Elemy lays off staff as it ends direct care for platform business

Elemy lays off staff as it ends direct care for platform business

Elemy launched a fourth round of layoffs on Thursday, effective that day, as part of its move to a near-pure software platform.

The San Francisco-based behavioral health tech startup declined to specify how many roles will be affected. The layoffs are part of its evolution from a tech-backed autism service provider to a near-pure software company, Elemy CEO Yury Yakubchyk told Behavioral Health Business.

This layoff and another earlier in the year bring the company closer to its founding purpose, which is to be a software provider and platform for pediatric behavioral healthcare providers and patients.

“The interest of our business was to gradually move into a model where we had a software platform that empowered clinicians and also families, but didn’t have full-time salaried clinicians on our side – we’re moving gradually towards that,” Yakubchyk said. “And as more and more automation is introduced, we’ve had to let go of more people.”

Yakubchyk said 38 roles of a 40-person patient reception team were eliminated due to the efficiency of his software.

Founded in 2019, Elemy has developed tools to help support pediatric behavioral health services, including scheduling, patient-provider matching, patient and provider integration, quality control, logistics and route management. She also started her home-based Applied Behavior Analysis (ABA) practice as a testing ground to prove that her software worked and met industry needs. While developing the software, Yakubchyk said the company needed a large administrative staff to support the ABA practice.

The company has since expanded its virtual care services to other pediatric behavioral health conditions, including ADHD.

Elemy has grown rapidly in terms of geography and funding. In 2022, it had a footprint of 14 states. It also caught the eye of investors, landing $323 million in venture funding, according to crunchbase.com. In October 2021, Elemy raised a Series B funding round of $219 million, with a valuation of $1.2 billion.

A leading investor in the Series B round includes SoftBank Vision Fund 2, which is also an investor in Cerebral.

Elemy, founded as Sprout Therapy, won over investors by being able to prove its software helped accelerate access to ABA services, improve outcomes, and improve the experience for patients and providers, has said Yakubchyk in a podcast. He was able to do this because he could test software himself in the real world.

“In retrospect, I probably would have used third-party call center teams or field operations teams for clinician onboarding, for family onboarding, because as we develop more software, we don’t necessarily need so many people in-house does its job for us,” Yakubchyk said.

During 2022, the company laid off much of the staff needed to support the ABA practice, Yakubchyk said. The company now only practices in California, Texas and Florida.

Most of the behavioral healthcare providers he still employs directly — both employees and contractors — are paid hourly and are largely self-employed. Eventually, through atrophy or other means, Elemy will only engage with clinicians through third-party interactions.

However, the company will still employ Certified Behavioral Technicians (RBTs). RBTs are most often the professionals who treat children with autism under the direction of board-certified behavior analysts (BCBAs) or comparable clinicians. And Elemy will associate the RBTs with its supplier customers.

“We want to make sure we’re involved in the care, supporting the therapists on their journey and actually delivering the care without actually managing the therapists,” Yakubchyk said.

In April, Elemy launched Ecademy, a 3-month fully paid training and certification program, in California, Texas and Florida.

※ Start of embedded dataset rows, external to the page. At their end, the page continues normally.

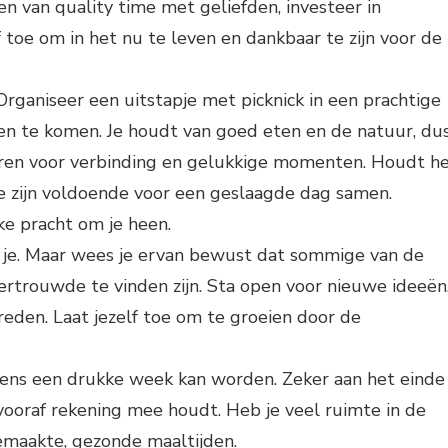
n van quality time met geliefden, investeer in
toe om in het nu te leven en dankbaar te zijn voor de
Organiseer een uitstapje met picknick in een prachtige
en te komen. Je houdt van goed eten en de natuur, du
eëren voor verbinding en gelukkige momenten. Houdt h
je zijn voldoende voor een geslaagde dag samen.
ke pracht om je heen.
oor je. Maar wees je ervan bewust dat sommige van de
rtrouwde te vinden zijn. Sta open voor nieuwe ideeën
eden. Laat jezelf toe om te groeien door de
 eens een drukke week kan worden. Zeker aan het einde
 vooraf rekening mee houdt. Heb je veel ruimte in de
gemaakte, gezonde maaltijden.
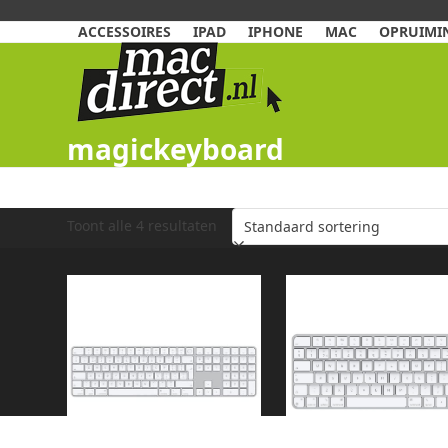
Skip
to
ACCESSOIRES
IPAD
IPHONE
MAC
OPRUIMIN
content
magickeyboard
Toont alle 4 resultaten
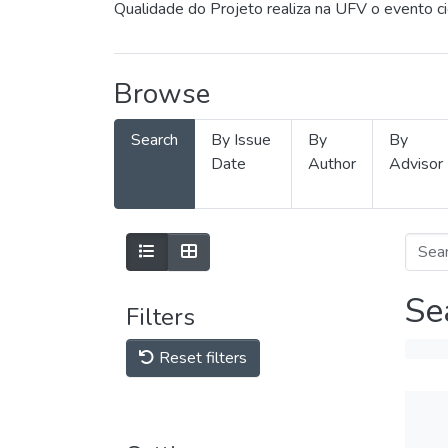
Qualidade do Projeto realiza na UFV o evento c
Browse
Search
By Issue
By
By
Date
Author
Advisor
Se
Filters
Reset filters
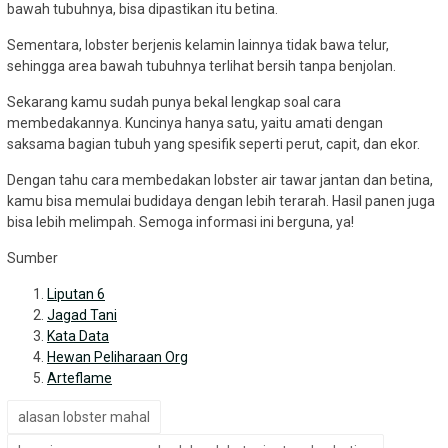
bawah tubuhnya, bisa dipastikan itu betina.
Sementara, lobster berjenis kelamin lainnya tidak bawa telur,
sehingga area bawah tubuhnya terlihat bersih tanpa benjolan.
Sekarang kamu sudah punya bekal lengkap soal cara
membedakannya. Kuncinya hanya satu, yaitu amati dengan
saksama bagian tubuh yang spesifik seperti perut, capit, dan ekor.
Dengan tahu cara membedakan lobster air tawar jantan dan betina,
kamu bisa memulai budidaya dengan lebih terarah. Hasil panen juga
bisa lebih melimpah. Semoga informasi ini berguna, ya!
Sumber
Liputan 6
Jagad Tani
Kata Data
Hewan Peliharaan Org
Arteflame
alasan lobster mahal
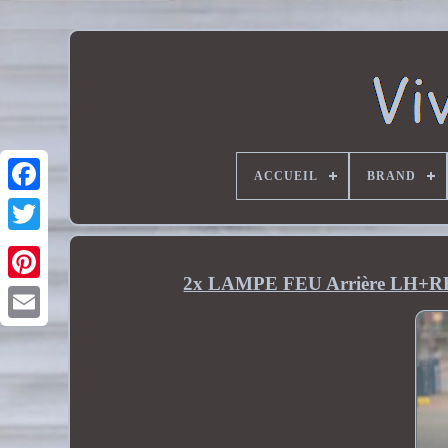
ACCUEIL
BRAND
2x LAMPE FEU Arrière LH+RH P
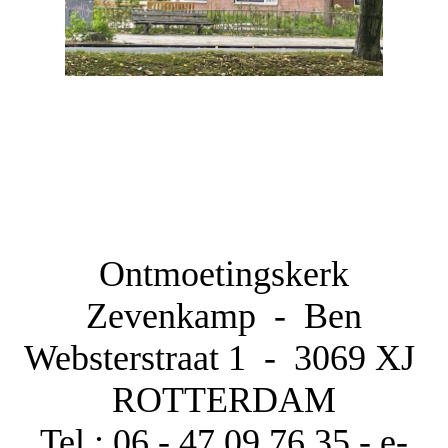
Ontmoetingskerk
Zevenkamp - Ben
Websterstraat 1 -
3069 XJ
ROTTERDAM
Tel.: 06 - 47 09 76 35 - e-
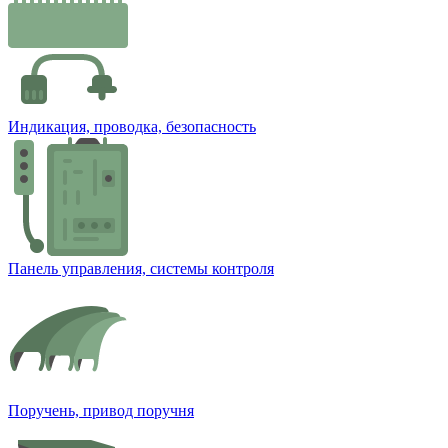
Индикация, проводка, безопасность
Панель управления, системы контроля
Поручень, привод поручня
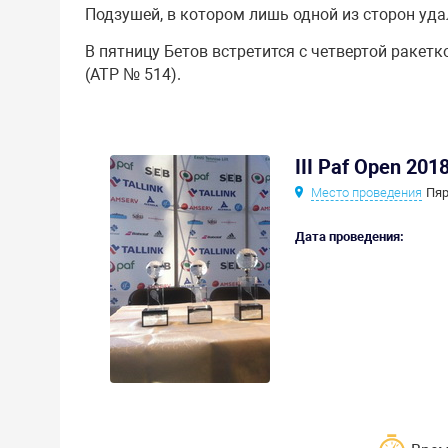
Подзушей, в котором лишь одной из сторон уда
В пятницу Бетов встретится с четвертой раке
(АТР № 514).
III Paf Open 201
Место проведения
Пяр
Дата проведения:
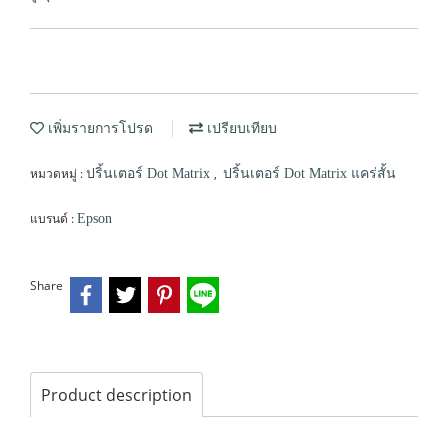
เพิ่มรายการโปรด
เปรียบเทียบ
หมวดหมู่ :
,
ปริ้นเตอร์ Dot Matrix
ปริ้นเตอร์ Dot Matrix แคร่สั้น
แบรนด์ :
Epson
Share
Product description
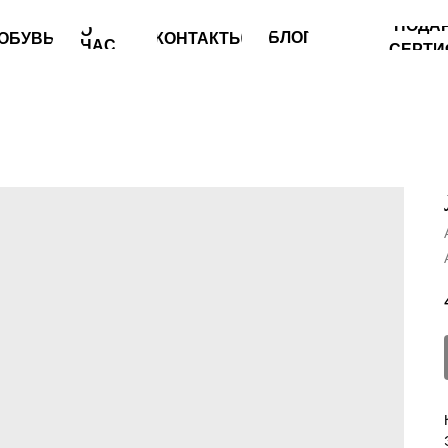
ПОДАРОЧНЫЕ
О
БЛОГ
Ь
КОНТАКТЫ
НАС
СЕРТИФИКАТЫ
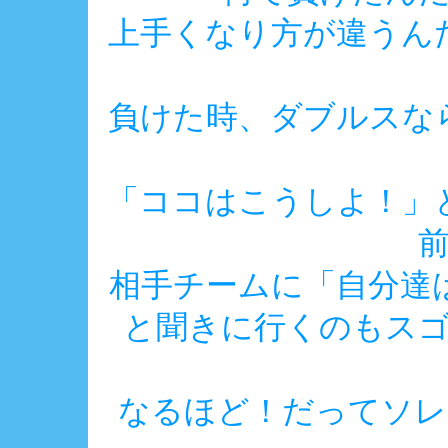
上手くなり方が違うん
負けた時、ダブルスな
「ココはこうしよ！」
相手チームに「自分達
と聞きに行くのもス
なるほど！だってソレ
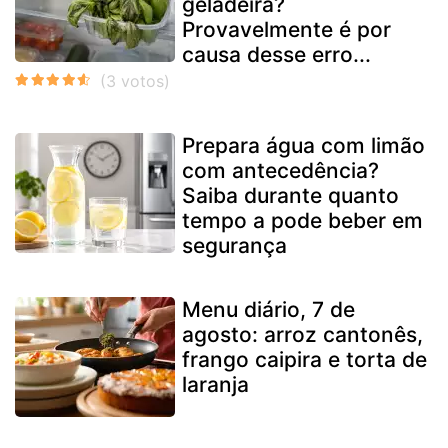
geladeira?
Provavelmente é por
causa desse erro...
Prepara água com limão
com antecedência?
Saiba durante quanto
tempo a pode beber em
segurança
Menu diário, 7 de
agosto: arroz cantonês,
frango caipira e torta de
laranja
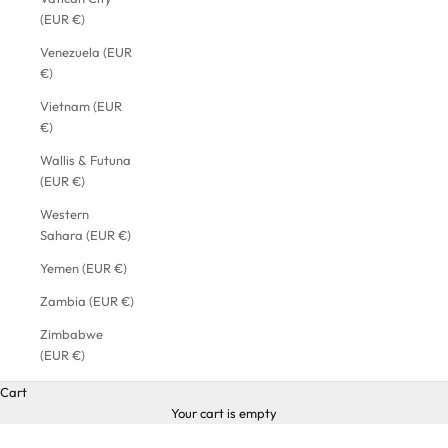
(EUR €)
Venezuela (EUR
€)
Vietnam (EUR
€)
Wallis & Futuna
(EUR €)
Western
Sahara (EUR €)
Yemen (EUR €)
Zambia (EUR €)
Zimbabwe
(EUR €)
Cart
Your cart is empty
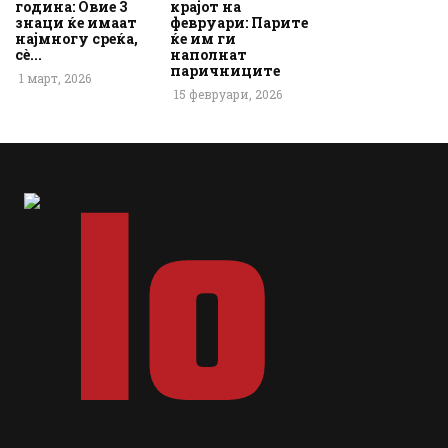
година: Овие 3
крајот на
знаци ќе имаат
февруари: Парите
најмногу среќа,
ќе им ги
сè...
наполнат
паричниците
1 март, 2026
15 февруари, 2026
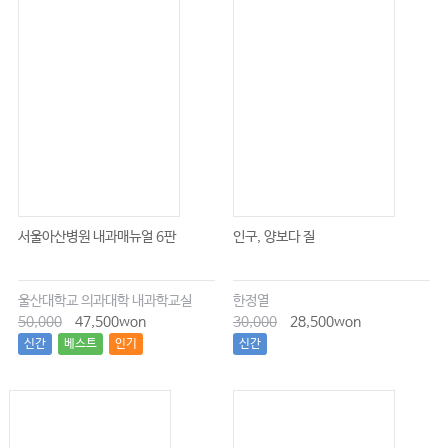
서울아산병원 내과매뉴얼 6판
인구, 양보다 질
울산대학교 의과대학 내과학교실
한정열
50,000
47,500won
30,000
28,500won
신간
베스트
인기
신간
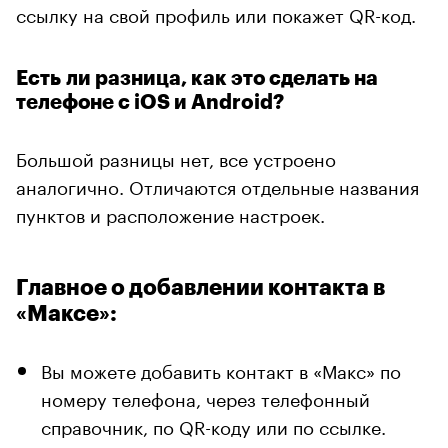
ссылку на свой профиль или покажет QR-код.
Есть ли разница, как это сделать на
телефоне с iOS и Android?
Большой разницы нет, все устроено
аналогично. Отличаются отдельные названия
пунктов и расположение настроек.
Главное о добавлении контакта в
«Максе»:
Вы можете добавить контакт в «Макс» по
номеру телефона, через телефонный
справочник, по QR-коду или по ссылке.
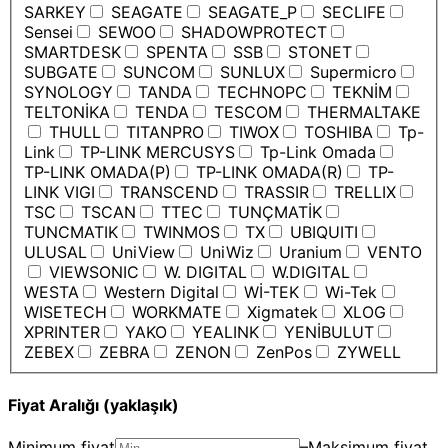
SARKEY
SEAGATE
SEAGATE_P
SECLIFE
Sensei
SEWOO
SHADOWPROTECT
SMARTDESK
SPENTA
SSB
STONET
SUBGATE
SUNCOM
SUNLUX
Supermicro
SYNOLOGY
TANDA
TECHNOPC
TEKNİM
TELTONİKA
TENDA
TESCOM
THERMALTAKE
THULL
TITANPRO
TIWOX
TOSHIBA
Tp-
Link
TP-LINK MERCUSYS
Tp-Link Omada
TP-LINK OMADA(P)
TP-LINK OMADA(R)
TP-
LINK VIGI
TRANSCEND
TRASSIR
TRELLIX
TSC
TSCAN
TTEC
TUNÇMATİK
TUNCMATIK
TWINMOS
TX
UBIQUITI
ULUSAL
UniView
UniWiz
Uranium
VENTO
VIEWSONIC
W. DIGITAL
W.DIGITAL
WESTA
Western Digital
Wİ-TEK
Wi-Tek
WISETECH
WORKMATE
Xigmatek
XLOG
XPRINTER
YAKO
YEALINK
YENİBULUT
ZEBEX
ZEBRA
ZENON
ZenPos
ZYWELL
Fiyat Aralığı (yaklaşık)
Minimum fiyat
–
Maksimum fiyat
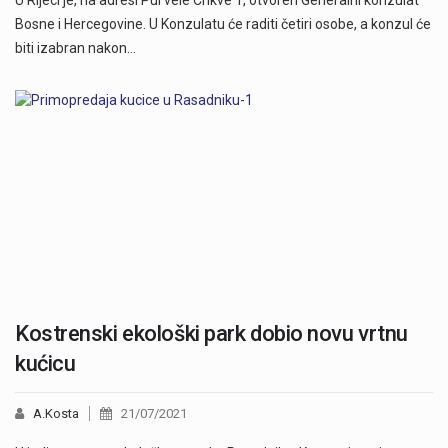
U Rijeci je, na adresi Pul vele Crikve 1, otvoren Generalni konzulat
Bosne i Hercegovine. U Konzulatu će raditi četiri osobe, a konzul će
biti izabran nakon…
Kostrenski ekološki park dobio novu vrtnu
kućicu
A.Kosta
21/07/2021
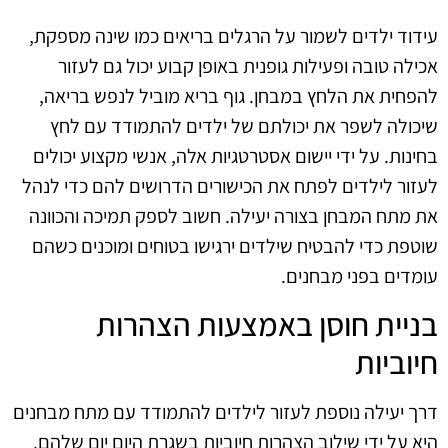
עידוד ילדים לשמור על הרגלים בריאים כמו שינה מספקת,
אכילה טובה ופעילות גופנית באופן קבוע יכול גם לעזור
להפחית את הלחץ במבחן. גוף בריא מוביל לנפש בריאה,
שיכולה לשפר את יכולתם של ילדים להתמודד עם לחץ
בחינות. על ידי יישום אסטרטגיות אלה, אנשי מקצוע יכולים
לעזור לילדים לפתח את הכישורים הדרושים להם כדי לנהל
את מתח המבחן בצורה יעילה. חשוב לספק תמיכה והכוונה
שוטפת כדי להבטיח שילדים ירגישו בטוחים ומוכנים כשהם
עומדים בפני מבחנים.
בניית חוסן באמצעות הצהרות
חיוביות
דרך יעילה נוספת לעזור לילדים להתמודד עם מתח מבחנים
היא על ידי שילוב הצהרות חיוביות בשגרת היום יום שלהם.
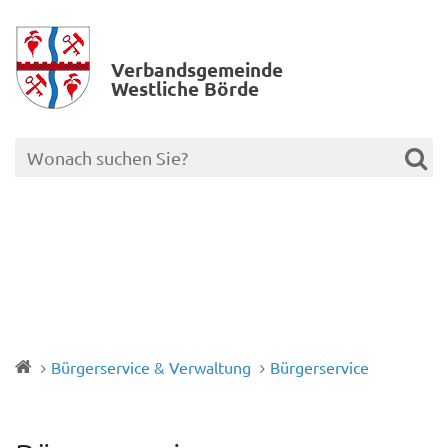
Verbands­gemeinde
Westliche Börde
Bürgerservice & Verwaltung
Bürgerservice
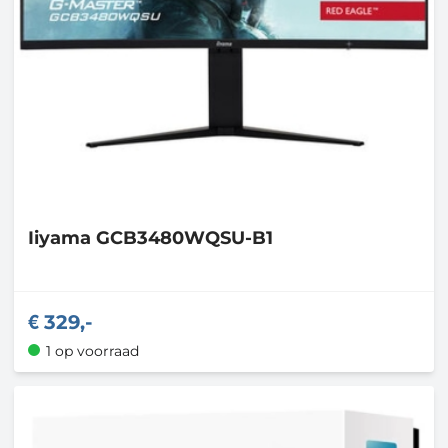
Iiyama
GCB3480WQSU-B1
329,-
1 op voorraad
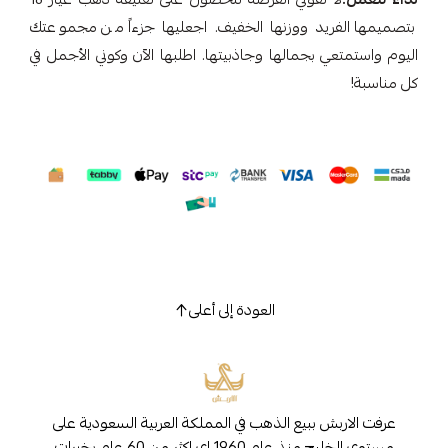
بتصميمها الفريد ووزنها الخفيف. اجعليها جزءاً من مجموعتك
اليوم واستمتعي بجمالها وجاذبيتها. اطلبها الآن وكوني الأجمل في
كل مناسبة!
العودة إلى أعلى
عرفت الاربش ببيع الذهب في المملكة العربية السعودية على
مستوى الخليج منذ عام 1960 اي اكثر من 60 عام بخبرات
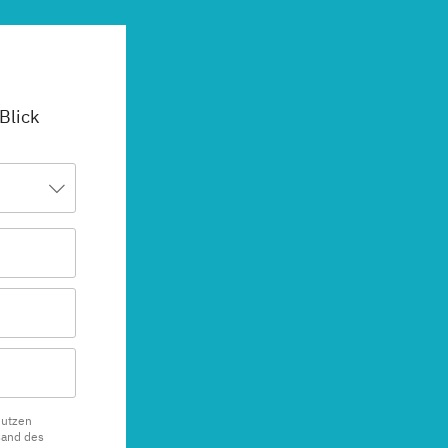
 Blick
nutzen
sand des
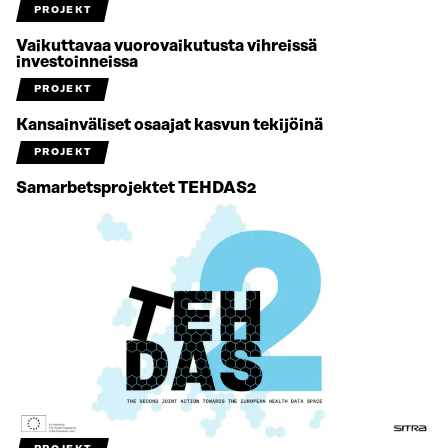
PROJEKT
Vaikuttavaa vuorovaikutusta vihreissä
investoinneissa
PROJEKT
Kansainväliset osaajat kasvun tekijöinä
PROJEKT
Samarbetsprojektet TEHDAS2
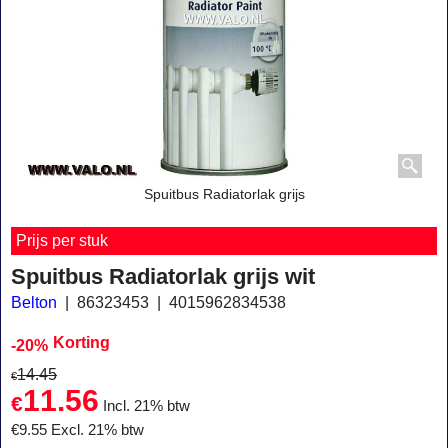
Spuitbus Radiatorlak grijs
Prijs per stuk
Spuitbus Radiatorlak grijs wit
Belton
86323453
4015962834538
Korting
-20%
14.45
€
11.56
€
Incl. 21% btw
€
9.55
Excl. 21% btw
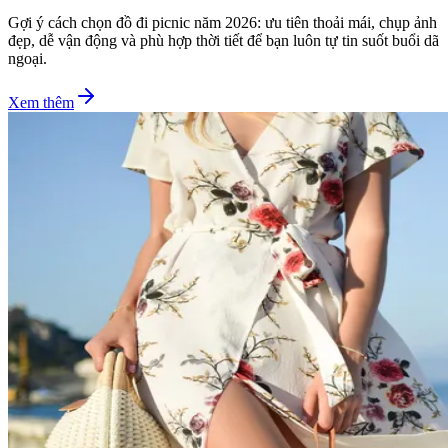
Gợi ý cách chọn đồ đi picnic năm 2026: ưu tiên thoải mái, chụp ảnh
đẹp, dễ vận động và phù hợp thời tiết để bạn luôn tự tin suốt buổi dã
ngoại.
Xem thêm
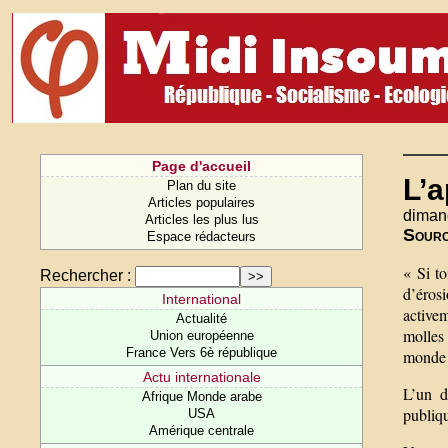
Page d'accueil
L’
Plan du site
Articles populaires
diman
Articles les plus lus
Sour
Espace rédacteurs
« Si to
Rechercher :
d’éros
International
activem
Actualité
molles
Union européenne
France Vers 6è république
monde
Actu internationale
L’un d
Afrique Monde arabe
publiqu
USA
Amérique centrale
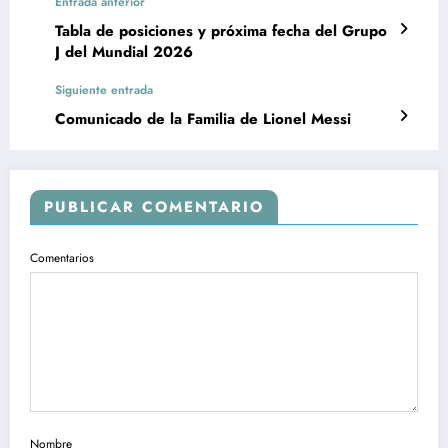
Entrada anterior
Tabla de posiciones y próxima fecha del Grupo
J del Mundial 2026
Siguiente entrada
Comunicado de la Familia de Lionel Messi
PUBLICAR COMENTARIO
Comentarios
Nombre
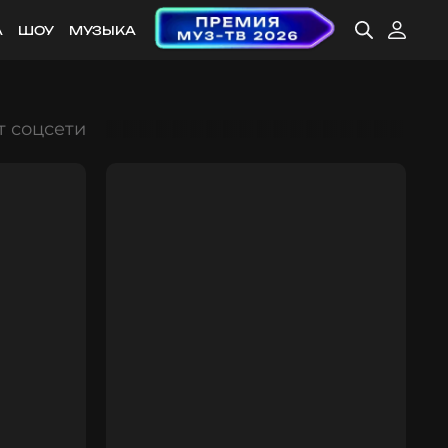
А
ШОУ
МУЗЫКА
т соцсети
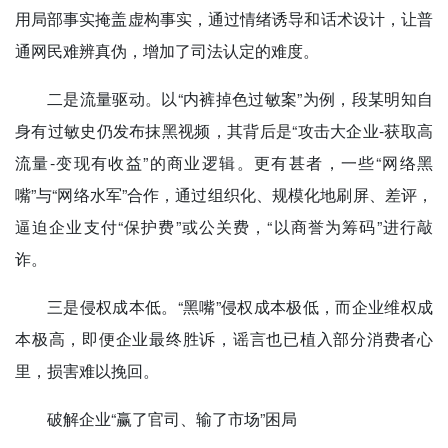
用局部事实掩盖虚构事实，通过情绪诱导和话术设计，让普
通网民难辨真伪，增加了司法认定的难度。
二是流量驱动。以“内裤掉色过敏案”为例，段某明知自
身有过敏史仍发布抹黑视频，其背后是“攻击大企业-获取高
流量-变现有收益”的商业逻辑。更有甚者，一些“网络黑
嘴”与“网络水军”合作，通过组织化、规模化地刷屏、差评，
逼迫企业支付“保护费”或公关费，“以商誉为筹码”进行敲
诈。
三是侵权成本低。“黑嘴”侵权成本极低，而企业维权成
本极高，即便企业最终胜诉，谣言也已植入部分消费者心
里，损害难以挽回。
破解企业“赢了官司、输了市场”困局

Yakubchyk said the company’s history with layoffs and investments is fundamentally different from other ABA-related layoffs that have defined the year. Several private equity-backed vendors have announced layoffs and are pulling out of public contracts due to labor issues and sluggish payor reimbursement.

“We don’t need so many people thanks to automation,” Yakubchyk said. “Private equity-backed ABA agency players don’t invest in this type of R&D at all. Instead, they focus on selecting insurance partners and providing care exclusively through clinics.

Yakubchyk has said in several public appearances that the plan is still to expand Elemy beyond ABA and even behavioral health. During an appearance, he said he could see Elemy’s treatment-agnostic software playing out across the chronic care home management industry.

“Step back, pediatric behavioral health, like many health service verticals, is extremely nuanced, extremely complex,” Yakubchyk said. “I have a lot to learn about pediatric behavioral health. I believe I can build a very, very large, sustainable and impactful company that changes people’s lives just in the area of ​​pediatric behavioral health.

At least for the next five years, he doesn’t see Elemy moving into other healthcare verticals.